Tabloids like the Daily Mail have used their platform to strike fear into the heart of our nation. In a world where profit is king and many newspapers are struggling to maintain sales, the dreadful impact of peddling panic and hate comes secondary to the sales this approach can generate.

Rather than tackling the actual issues facing hard-up Brits – from harsh government cuts to tax dodging corporations – papers like the Daily Mail instead choose to focus on the scapegoating of immigrants. This national blame game is having a worrying effect on our society. There’s a palpable division, a tense and awful “othering” of immigrants, refugees, Muslims and people of color. There’s an actual, and dramatic, increase in hate crimes. Experts have said that the “toxic climate’ promoted by politicians and the media around the EU referendum debate has helped to ‘embolden’ people to target those they regard as ‘different’ or ‘foreign’. A report by the European Commission against Racism and Intolerance (ECRI) specifically called out the UK tabloids for their “offensive, discriminatory and provocative terminology” as a contributing factor to the hate speech and racist violence we are experiencing.

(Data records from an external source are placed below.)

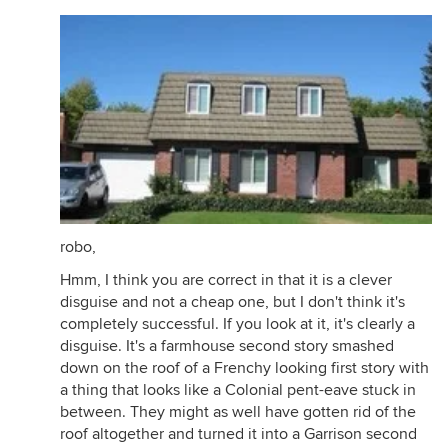
robo,
Hmm, I think you are correct in that it is a clever
disguise and not a cheap one, but I don't think it's
completely successful. If you look at it, it's clearly a
disguise. It's a farmhouse second story smashed
down on the roof of a Frenchy looking first story with
a thing that looks like a Colonial pent-eave stuck in
between. They might as well have gotten rid of the
roof altogether and turned it into a Garrison second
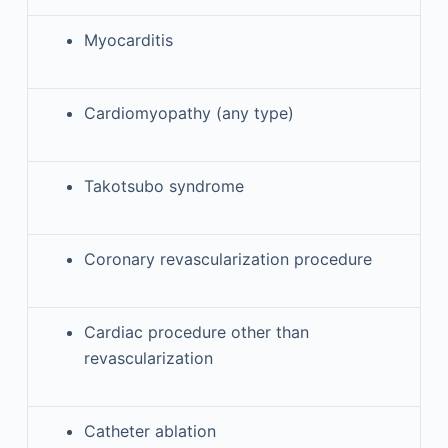
Myocarditis
Cardiomyopathy (any type)
Takotsubo syndrome
Coronary revascularization procedure
Cardiac procedure other than
revascularization
Catheter ablation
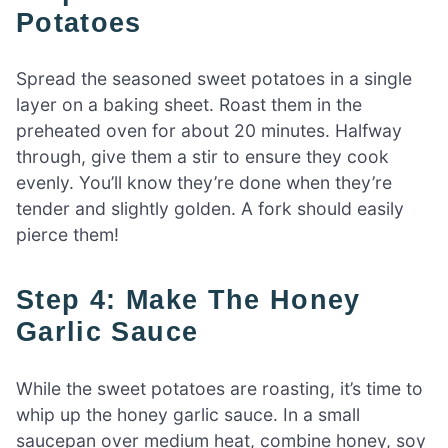
Potatoes
Spread the seasoned sweet potatoes in a single
layer on a baking sheet. Roast them in the
preheated oven for about 20 minutes. Halfway
through, give them a stir to ensure they cook
evenly. You’ll know they’re done when they’re
tender and slightly golden. A fork should easily
pierce them!
Step 4: Make The Honey
Garlic Sauce
While the sweet potatoes are roasting, it’s time to
whip up the honey garlic sauce. In a small
saucepan over medium heat, combine honey, soy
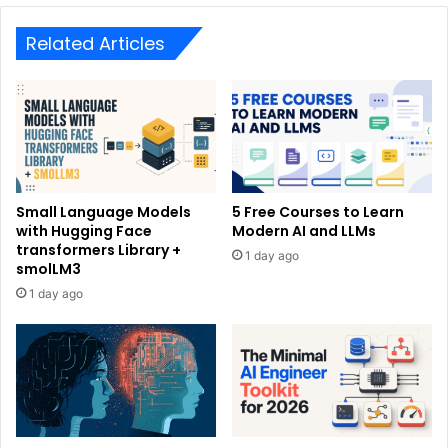
Related Articles
Small Language Models
5 Free Courses to Learn
with Hugging Face
Modern AI and LLMs
transformers Library +
1 day ago
smolLM3
1 day ago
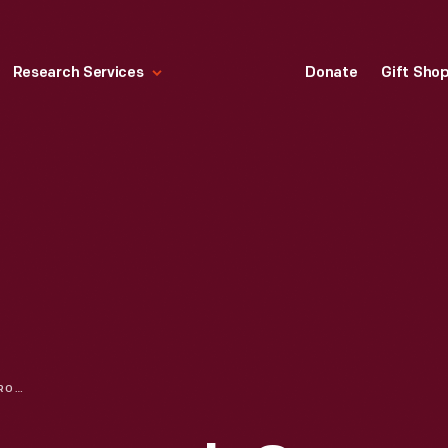
Research Services
Donate
Gift Sho
AN INNOVATIVE APPROACH ON INCLUSION & DIVERSITY EDUCATION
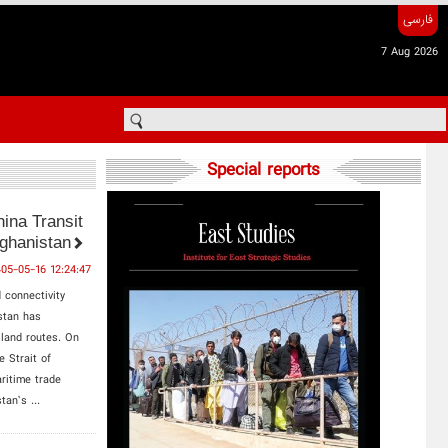
فارسی
7 Aug 2026
Special reports
hina Transit
ghanistan
405-05-16 12:24:47
 connectivity
stan has
 land routes. On
e Strait of
ritime trade
tan’s ...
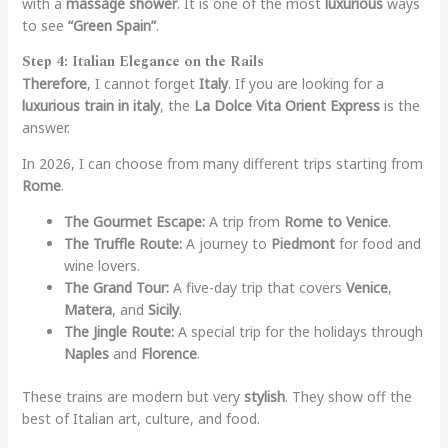
with a
massage shower
. It is one of the most
luxurious
ways
to see
“Green Spain”
.
Step 4: Italian Elegance on the Rails
Therefore
, I cannot forget
Italy
. If you are looking for a
luxurious train in italy
, the
La Dolce Vita Orient Express
is the
answer.
In 2026, I can choose from many different trips starting from
Rome
.
The Gourmet Escape:
A trip from
Rome to Venice
.
The Truffle Route:
A journey to
Piedmont
for food and
wine lovers.
The Grand Tour:
A five-day trip that covers
Venice
,
Matera
, and
Sicily
.
The Jingle Route:
A special trip for the holidays through
Naples
and
Florence
.
These trains are modern but very
stylish
. They show off the
best of Italian art, culture, and food.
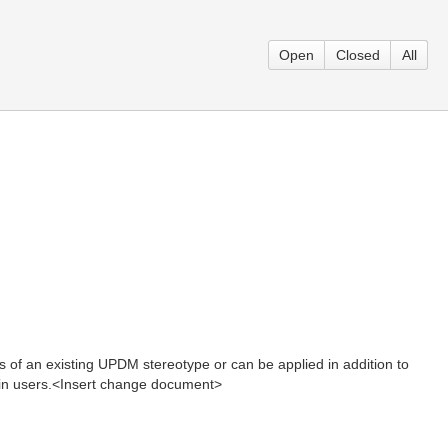
Open
Closed
All
s of an existing UPDM stereotype or can be applied in addition to
tain users.<Insert change document>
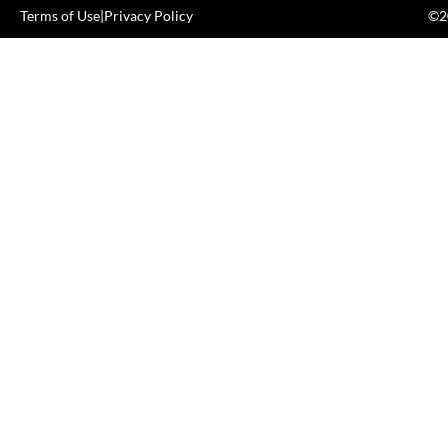
Terms of Use
|
Privacy Policy
©20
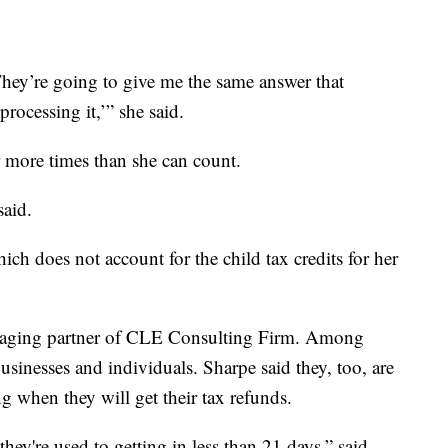
 They’re going to give me the same answer that
processing it,’” she said.
r more times than she can count.
said.
ch does not account for the child tax credits for her
naging partner of CLE Consulting Firm. Among
 businesses and individuals. Sharpe said they, too, are
ng when they will get their tax refunds.
they're used to getting in less than 21 days,” said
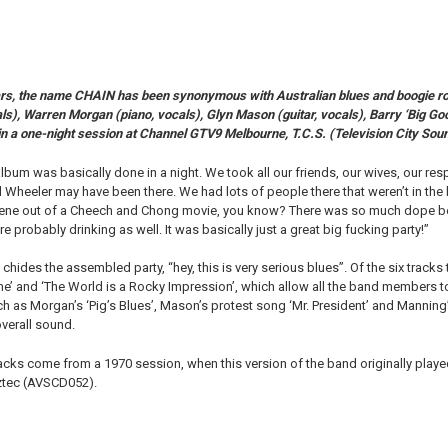
rs, the name CHAIN has been synonymous with Australian blues and boogie rock 
ls), Warren Morgan (piano, vocals), Glyn Mason (guitar, vocals), Barry ‘Big Go
in a one-night session at Channel GTV9 Melbourne, T.C.S. (Television City Soun
 album was basically done in a night. We took all our friends, our wives, our res
ul Wheeler may have been there. We had lots of people there that weren’t in the
 scene out of a Cheech and Chong movie, you know? There was so much dope be
probably drinking as well. It was basically just a great big fucking party!”
chides the assembled party, “hey, this is very serious blues”. Of the six tracks
me’ and ‘The World is a Rocky Impression’, which allow all the band members t
ch as Morgan’s ‘Pig’s Blues’, Mason’s protest song ‘Mr. President’ and Manning
overall sound.
racks come from a 1970 session, when this version of the band originally played
Aztec (AVSCD052).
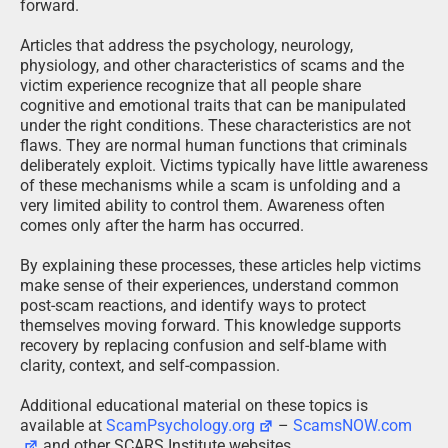
forward.
Articles that address the psychology, neurology,
physiology, and other characteristics of scams and the
victim experience recognize that all people share
cognitive and emotional traits that can be manipulated
under the right conditions. These characteristics are not
flaws. They are normal human functions that criminals
deliberately exploit. Victims typically have little awareness
of these mechanisms while a scam is unfolding and a
very limited ability to control them. Awareness often
comes only after the harm has occurred.
By explaining these processes, these articles help victims
make sense of their experiences, understand common
post-scam reactions, and identify ways to protect
themselves moving forward. This knowledge supports
recovery by replacing confusion and self-blame with
clarity, context, and self-compassion.
Additional educational material on these topics is
available at
ScamPsychology.org
–
ScamsNOW.com
and other SCARS Institute websites.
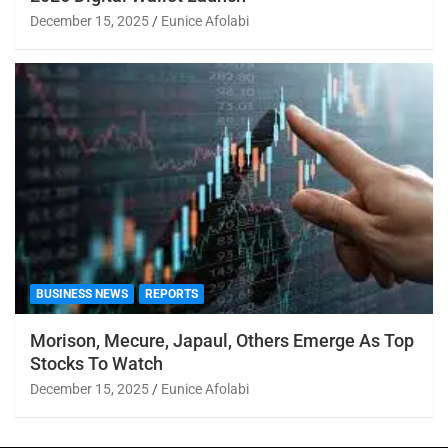
December 15, 2025
Eunice Afolabi
BUSINESS NEWS
REPORTS
Morison, Mecure, Japaul, Others Emerge As Top
Stocks To Watch
December 15, 2025
Eunice Afolabi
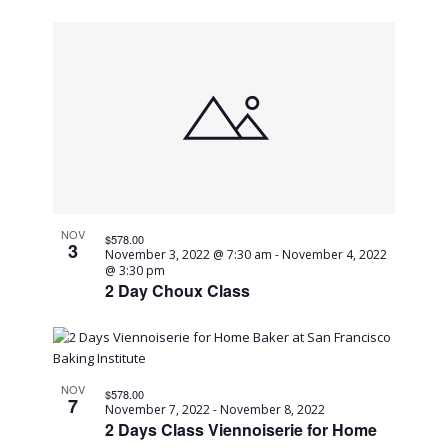
NOV
$578.00
3
November 3, 2022 @ 7:30 am
-
November 4, 2022
@ 3:30 pm
2 Day Choux Class
NOV
$578.00
7
November 7, 2022
-
November 8, 2022
2 Days Class Viennoiserie for Home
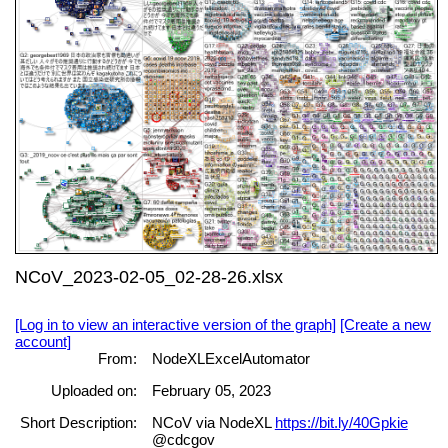
NCoV_2023-02-05_02-28-26.xlsx
[Log in to view an interactive version of the graph]
[Create a new
account]
From:
NodeXLExcelAutomator
Uploaded on:
February 05, 2023
Short Description:
NCoV via NodeXL
https://bit.ly/40Gpkie
@cdcgov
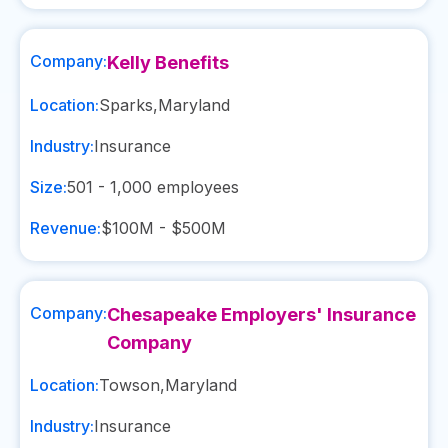
Company:
Kelly Benefits
Location:
Sparks
,
Maryland
Industry:
Insurance
Size:
501 - 1,000
employees
Revenue:
$100M - $500M
Company:
Chesapeake Employers' Insurance
Company
Location:
Towson
,
Maryland
Industry:
Insurance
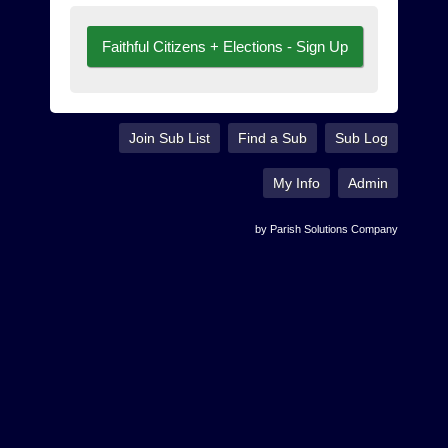
Faithful Citizens + Elections - Sign Up
Join Sub List
Find a Sub
Sub Log
My Info
Admin
by Parish Solutions Company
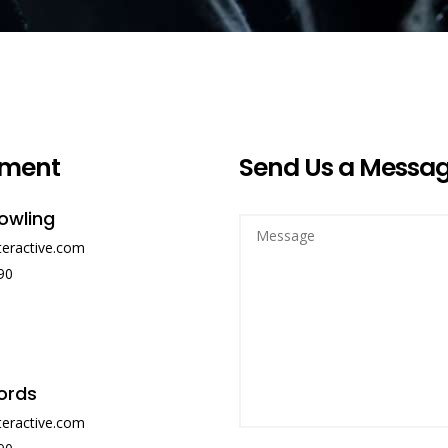
ment
Send Us a Messa
owling
teractive.com
90
ords
teractive.com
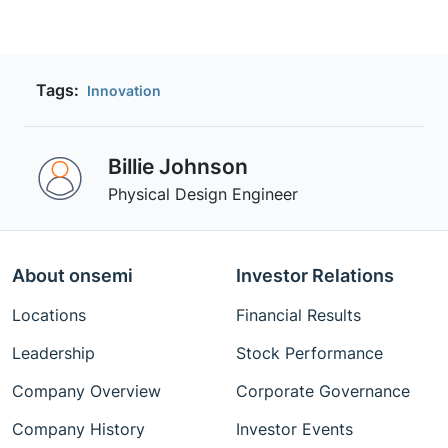
Tags:
Innovation
Billie Johnson
Physical Design Engineer
About onsemi
Investor Relations
Locations
Financial Results
Leadership
Stock Performance
Company Overview
Corporate Governance
Company History
Investor Events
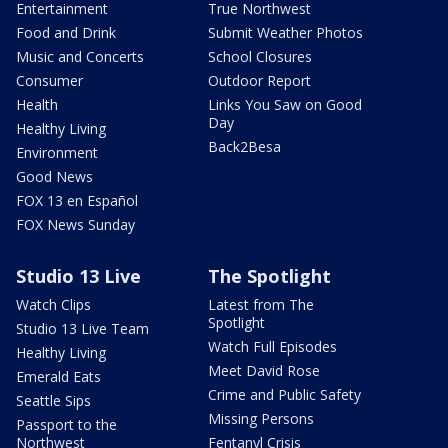
Entertainment
True Northwest
Food and Drink
Submit Weather Photos
Music and Concerts
School Closures
Consumer
Outdoor Report
Health
Links You Saw on Good
Day
Healthy Living
Back2Besa
Environment
Good News
FOX 13 en Español
FOX News Sunday
Studio 13 Live
The Spotlight
Watch Clips
Latest from The
Spotlight
Studio 13 Live Team
Watch Full Episodes
Healthy Living
Meet David Rose
Emerald Eats
Crime and Public Safety
Seattle Sips
Missing Persons
Passport to the
Northwest
Fentanyl Crisis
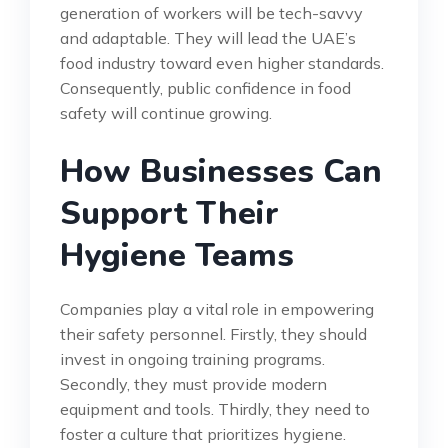
generation of workers will be tech-savvy
and adaptable. They will lead the UAE’s
food industry toward even higher standards.
Consequently, public confidence in food
safety will continue growing.
How Businesses Can
Support Their
Hygiene Teams
Companies play a vital role in empowering
their safety personnel. Firstly, they should
invest in ongoing training programs.
Secondly, they must provide modern
equipment and tools. Thirdly, they need to
foster a culture that prioritizes hygiene.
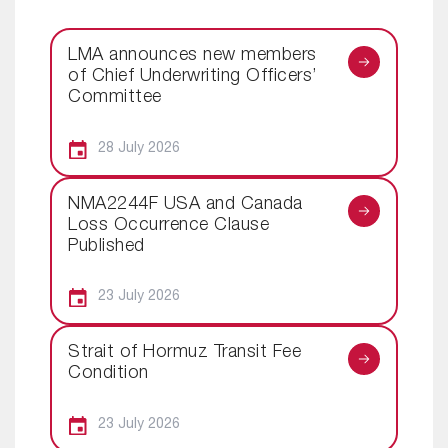
LMA announces new members
of Chief Underwriting Officers’
Committee
28 July 2026
NMA2244F USA and Canada
Loss Occurrence Clause
Published
23 July 2026
Strait of Hormuz Transit Fee
Condition
23 July 2026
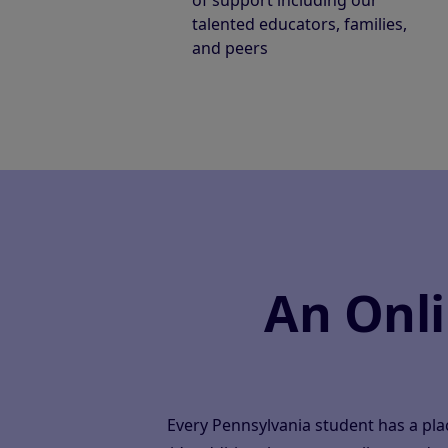
of support including our
talented educators, families,
and peers
An Onl
Every Pennsylvania student has a pl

And it’s not just outright racism and violence that’s the problem. Psychological studies show that our brains respond with less empathy when dealing with people we perceive as “other”. We fail to see their problems as equal to ours, their suffering doesn’t seem as painful as ours, their pleas for help not so genuine. There’s evidence that negatively-framed stories about migration can lead us to “dehumanise” migrants – to subconsciously see those people as somehow less human than oneself. This “dehumanisation” is not just an unhealthy social condition, it’s also one of the first stages of genocide.

So why do we let our press get away with it? At Global Justice Now we’re saying enough is enough. We want to see an end to the hateful, dehumanising and biased reporting of migrants and migration. Big newspapers like the Daily Mail hold far too much power in their ability to influence. They have a responsibility to the public and our society to report truthfully and stop the dehumanising of migrants.

How we can end the climate of hate

At Global Justice Now we’ve said over and over again “this is not a migrant crisis”. Instead of “how many more can we take”, let’s report on the violent conflict in Syria causing people to flee for their lives. Rather than worrying about the next “flood” of migrants from African countries, let’s talk about the impacts of climate change or the injustices caused by exploitative trade deals forcing people to search of a better life. It’s time our newspapers stopped turning the crises facing millions around the world into a “migrant crisis” faced by Brits.

We’ve already asked the Daily Mail to reign in their biased, dehumanising reporting, now we’re ramping up the pressure. Selling papers is an important source of income for The Mail, but another is their advertising contracts with highstreet brands like Marsks and Spencer.

Marks and Spencer is a company which prides itself on its values, of “innovation, inspiration and integrity”. So we’re asking M&S to stick to their values, to “strive to do the right thing” and provide and inspiration to others. We’re asking M&S to help us call out and hold to account the Daily Mail for their divisive and derogatory reporting of migrants. We’re asking the company to cease their advertising deals with the Daily Mail and take a stand against the spread of anti-migrant hate.